Mergers and
acquisitions of companies
Image courtesy Stavos on Flickr |
External
development is a form of corporate growth that results from the acquisition,
participation, association or control of a company, companies or assets of
other companies, broadening their current businesses or venturing into new
ones. The most widely used term in corporate jargon is mergers and acquisitions
(M&A).
The
reasons for a company to choose external development (fusions, acquisitions,
alliances...) as opposite to the internal one may have its origins in:
1. Economical
reasons
●
Cost reduction: through economies of scale or economies of scope by
the integration of two companies whose productive and commercial systems are
complementary to each other, thus creating synergies.
●
To acquire new resources and capacities by means of the union or
acquisition of another company.
●
Substitution of the management team: often, when the management is
substituted, a greater increase in value occurs.
●
Obtaining tax incentives that can increase the benefits of the
acquisitions and mergers, thanks to the existence of exemptions or bonuses.
2. Market power
reasons:
●
It can be the only way of penetrating an industry or country, due to
the existence of strong barriers to entry
●
When the mergers and acquisitions occur through an horizontal
integration, an increase of market power of the resulting company is pursued,
and as a consequence, a reduction of the level of competition within the
industry.
●
When the mergers and acquisitions occur through a vertical
integration, companies who act in different stages of the productive cycle are
integrated. The goal in these cases is to obtain the advantages of the vertical
integration as soon as possible, both backwards and forwards.

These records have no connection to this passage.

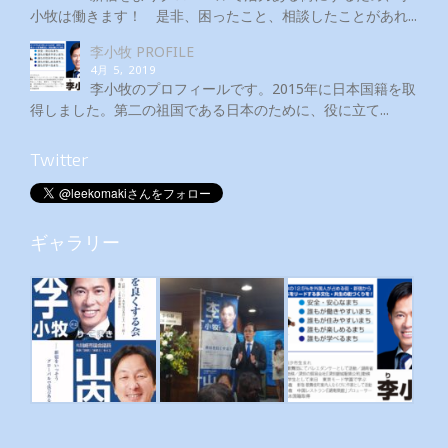
小牧は働きます！ 是非、困ったこと、相談したことがあれ...
李小牧 PROFILE
4月 5, 2019
李小牧のプロフィールです。2015年に日本国籍を取
得しました。第二の祖国である日本のために、役に立て...
Twitter
ギャラリー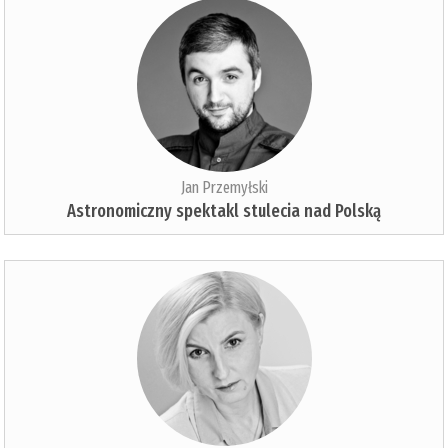
Jan Przemyłski
Astronomiczny spektakl stulecia nad Polską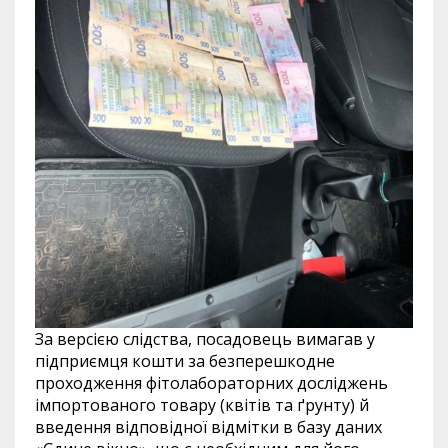
За версією слідства, посадовець вимагав у
підприємця кошти за безперешкодне
проходження фітолабораторних досліджень
імпортованого товару (квітів та ґрунту) й
введення відповідної відмітки в базу даних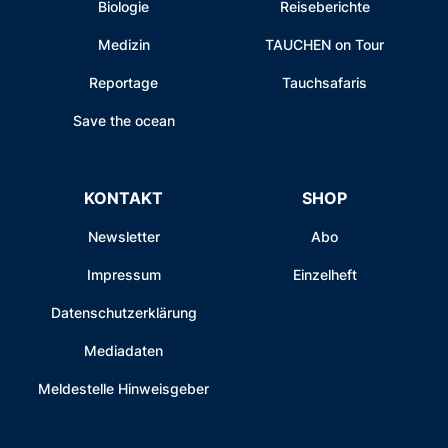
Biologie
Reiseberichte
Medizin
TAUCHEN on Tour
Reportage
Tauchsafaris
Save the ocean
KONTAKT
SHOP
Newsletter
Abo
Impressum
Einzelheft
Datenschutzerklärung
Mediadaten
Meldestelle Hinweisgeber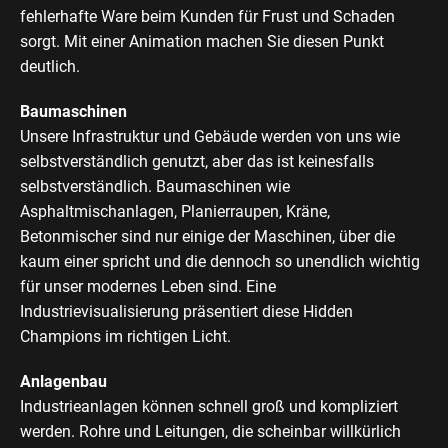
fehlerhafte Ware beim Kunden für Frust und Schaden
sorgt. Mit einer Animation machen Sie diesen Punkt
deutlich.
Baumaschinen
Unsere Infrastruktur und Gebäude werden von uns wie
selbstverständlich genutzt, aber das ist keinesfalls
selbstverständlich. Baumaschinen wie
Asphaltmischanlagen, Planierraupen, Kräne,
Betonmischer sind nur einige der Maschinen, über die
kaum einer spricht und die dennoch so unendlich wichtig
für unser modernes Leben sind. Eine
Industrievisualisierung präsentiert diese Hidden
Champions im richtigen Licht.
Anlagenbau
Industrieanlagen können schnell groß und kompliziert
werden. Rohre und Leitungen, die scheinbar willkürlich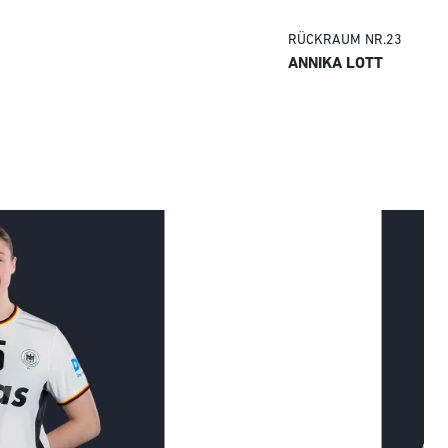
RÜCKRAUM
NR.
23
ANNIKA LOTT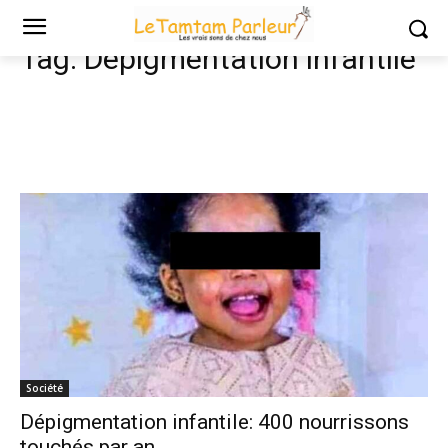
Tags
Dépigmentation infantile
Tag:
Dépigmentation infantile
Société
Dépigmentation infantile: 400 nourrissons
touchés par an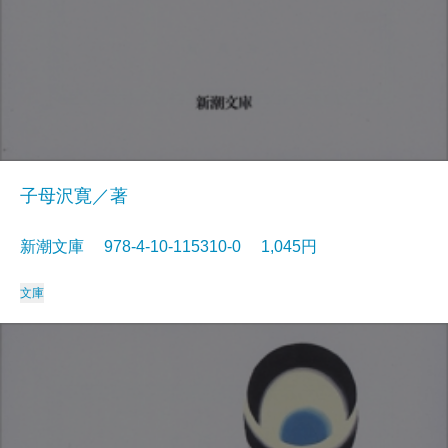
子母沢寛／著
新潮文庫 978-4-10-115310-0 1,045円
文庫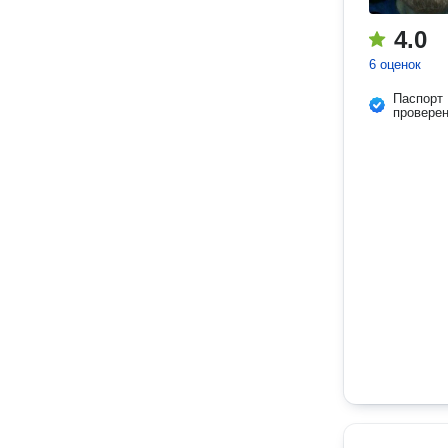
4.0
6 оценок
Паспорт
провере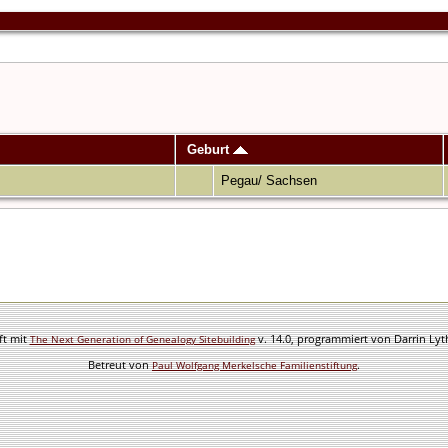
Geburt
Pegau/ Sachsen
ft mit
v. 14.0, programmiert von Darrin Ly
The Next Generation of Genealogy Sitebuilding
Betreut von
.
Paul Wolfgang Merkelsche Familienstiftung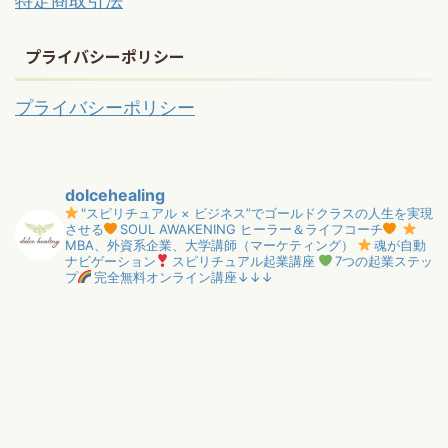
特定商取引法
プライバシーポリシー
プライバシーポリシー
dolcehealing
"スピリチュアル × ビジネス”でゴールドクラスの人生を実現
させる
SOUL AWAKENING ヒーラー＆ライフコーチ
MBA、外資系企業、大学講師（マーケティング）
魂が自動
ナビゲーション
スピリチュアル起業講座
7つの起業ステッ
プ
完全無料オンライン講座↓↓↓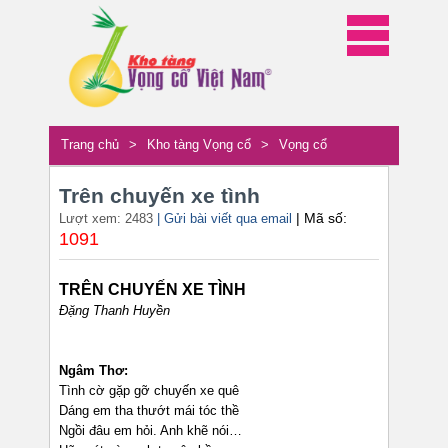
Trang chủ
>
Kho tàng Vọng cổ
>
Vọng cổ
Trên chuyến xe tình
| Mã số:
Lượt xem: 2483
| Gửi bài viết qua email
1091
TRÊN CHUYẾN XE TÌNH
Đặng Thanh Huyền
Ngâm Thơ:
Tình cờ gặp gỡ chuyến xe quê
Dáng em tha thướt mái tóc thề
Ngồi đâu em hỏi. Anh khẽ nói…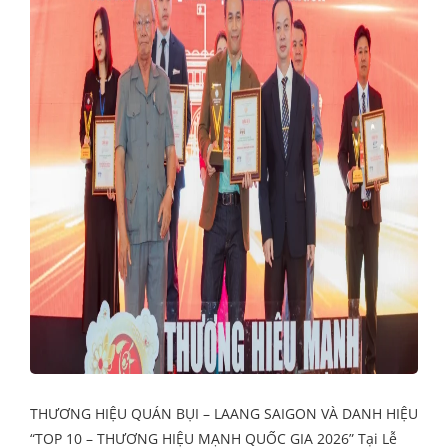
THƯƠNG HIỆU QUÁN BỤI – LAANG SAIGON VÀ DANH HIỆU
“TOP 10 – THƯƠNG HIỆU MẠNH QUỐC GIA 2026” Tại Lễ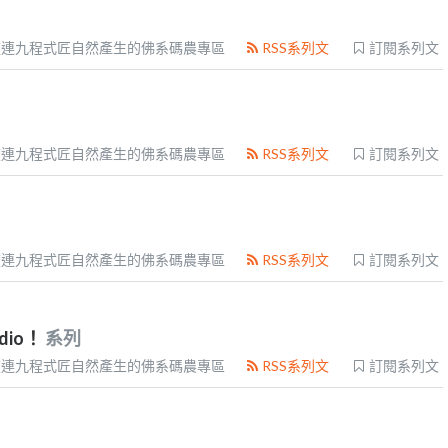
流連九程式匠自然產生的佛系碼農專區
RSS系列文
訂閱系列文
流連九程式匠自然產生的佛系碼農專區
RSS系列文
訂閱系列文
流連九程式匠自然產生的佛系碼農專區
RSS系列文
訂閱系列文
udio！
系列
流連九程式匠自然產生的佛系碼農專區
RSS系列文
訂閱系列文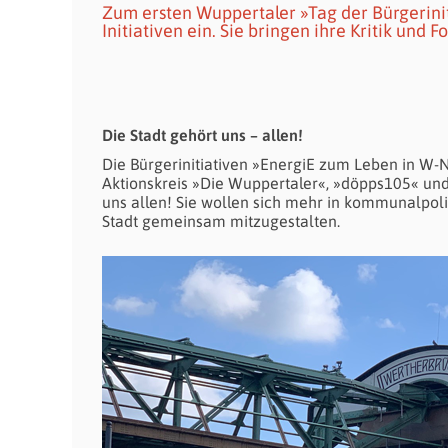
Zum ersten Wuppertaler »Tag der Bürgerini
Initiativen ein. Sie bringen ihre Kritik un
Die Stadt gehört uns – allen!
Die Bürgerinitiativen »EnergiE zum Leben in W-N
Aktionskreis »Die Wuppertaler«, »döpps105« und 
uns allen! Sie wollen sich mehr in kommunalpoli
Stadt gemeinsam mitzugestalten.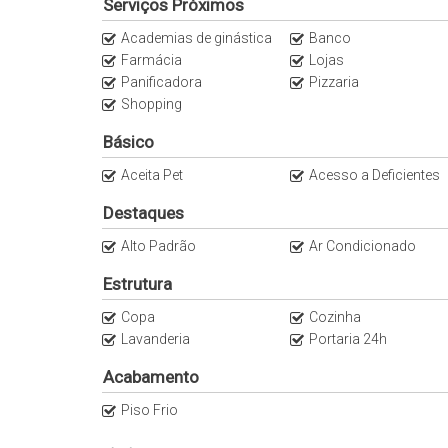
Serviços Próximos
- 4 min do Pomar da Vila
Academias de ginástica
Banco
- 5 Padaria - PÃO
Farmácia
Lojas
- 5 min do Olívio Bar e Gastronomia
Panificadora
Pizzaria
- 10 min do Jardins
Shopping
- 11 min do Parque Villa Lobos
- 12 min da Avenida Paulista e Faria Lima
Básico
Aceita Pet
Acesso a Deficientes
Para mais informações, contate-nos!
Destaques
Anuncie seu imóvel conosco
Alto Padrão
Ar Condicionado
Apartamentos Vila Madalena
Estrutura
As informações estão sujeitas a alterações sem aviso 
Copa
Cozinha
Lavanderia
Portaria 24h
Acabamento
Piso Frio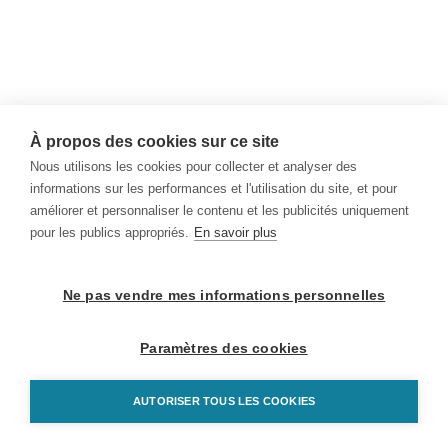
À propos des cookies sur ce site
Nous utilisons les cookies pour collecter et analyser des
informations sur les performances et l'utilisation du site, et pour
améliorer et personnaliser le contenu et les publicités uniquement
pour les publics appropriés.
En savoir plus
Ne pas vendre mes informations personnelles
Paramètres des cookies
AUTORISER TOUS LES COOKIES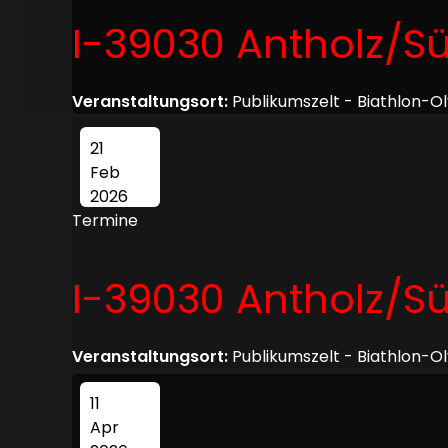
I-39030 Antholz/Sü
Veranstaltungsort:
Publikumszelt - Biathlon-O
21
Feb
2026
Termine
I-39030 Antholz/Sü
Veranstaltungsort:
Publikumszelt - Biathlon-O
11
Apr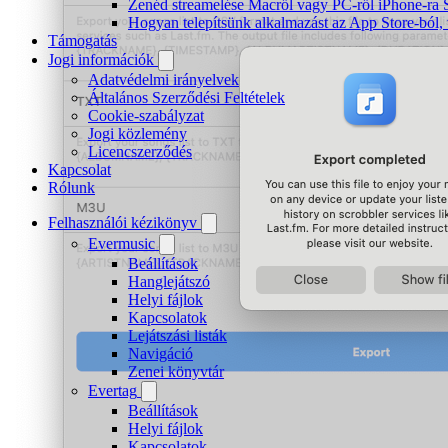
Zenéd streamelése Macről vagy PC-ről iPhone-ra
Hogyan telepítsünk alkalmazást az App Store-ból, 
Támogatás
Jogi információk
Adatvédelmi irányelvek
Általános Szerződési Feltételek
Cookie-szabályzat
Jogi közlemény
Licencszerződés
Kapcsolat
Rólunk
Felhasználói kézikönyv
Evermusic
Beállítások
Hanglejátszó
Helyi fájlok
Kapcsolatok
Lejátszási listák
Navigáció
Zenei könyvtár
Evertag
Beállítások
Helyi fájlok
Kapcsolatok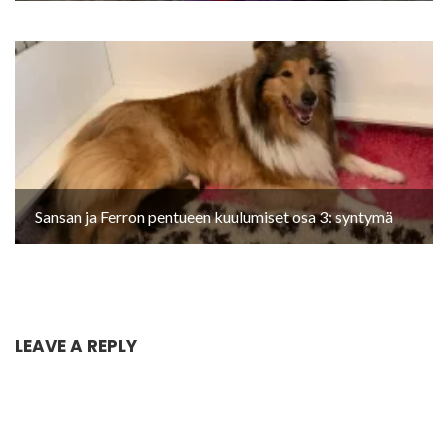
Sansan ja Ferron pentueen kuulumiset osa 3: syntymä
LEAVE A REPLY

Types of external development
Company merger: it’s the
integration of two or more companies in such a way that at least one of the
original ones disappears.
Acquisition of
companies:
trading operation of blocks of shares between two companies, keeping their
legal entities.
Cooperation
or partnership between companies: this is an intermediate formula, bonds and
relationships are established between the companies, without losing the legal
entities of any of the participants, who keep their legal and operative
independence.
In
terms of the type of relationship that is established between the companies,
they can be classified as follows:
●
Horizontal: the companies are
competitors of each other and they belong to the same industry.
●
Vertical: the companies
are located in different stages of the complete product exploitation cycle.
●
Conglomerate: Companies have
very different activities from each other.
Mergers
Image courtesy Kyle MacDonald on Flickr |
These
are unions between two or more companies, where at least one participant loses
its legal entity.
1. Pure merger:
Two
or more companies of an equivalent size agree to merge, creating a new company
to which they bring all of their resources, dissolving the original companies
(A + B = C)
2. Merger by
absorption
One
of the companies involved (absorbed) disappears and its patrimony is integrated
into the absorbent one. The absorbent company (A) continues to exist, but it
accumulates into its patrimony the corresponding to the absorbed company (B).
3. Merger with partial
contribution of assets:
A
society (A) contributes only a part of its patrimony (a) next to the other
company with which it merges (B), be it to a new society (C) created in the
merger agreement, or to another pre-existent society (B), which as a consequence
increases in size (B’), it is necessary that contributes assets (A) does not
dissolve.
Acquisitions
Company
participations or acquisitions take place when a company buys part of another
company’s capital stock, with the intention of dominating it completely or
partially.
The
acquisition or participation in companies will allow different levels or
degrees of control according to the percentage of capital stock of the acquired
company in its power and according to the way in which the rest of the bonds
are distributed among the other stakeholders: large stock blocks in the hands
of a few individuals or a large number of stakeholders with scarce individual
participation.
The
buyout of a company can be done through a conventional purchase contract, but
in the past few decades, two financial formulas have been developed.
1. Leveraged
buyout:
It
consists in financing an important part of the purchase price of a company by
the use of debt. This debt is insured, not just for the patrimony or
creditworthiness of the buyer, but also for the assets of the acquired company
and their future cash flows. This way, after the acquisition, the debt ratio
usually reaches high values.
The
purchase may be made by the company directors themselves. In this case we’ll
find ourselves before a “management buyout” (MBO). The reason why they might
make the decision of purchasing the company for which they work could be to
lead it towards the appropriate direction.
2. Share Acquisition Public Offer
The
Share Acquisition Public Offer is produced when a company makes a purchase
offer, of all or part of the capital stock, to the stakeholders of another
listed company under a specific set of conditions, usually related to price,
percentage of capital stock and time.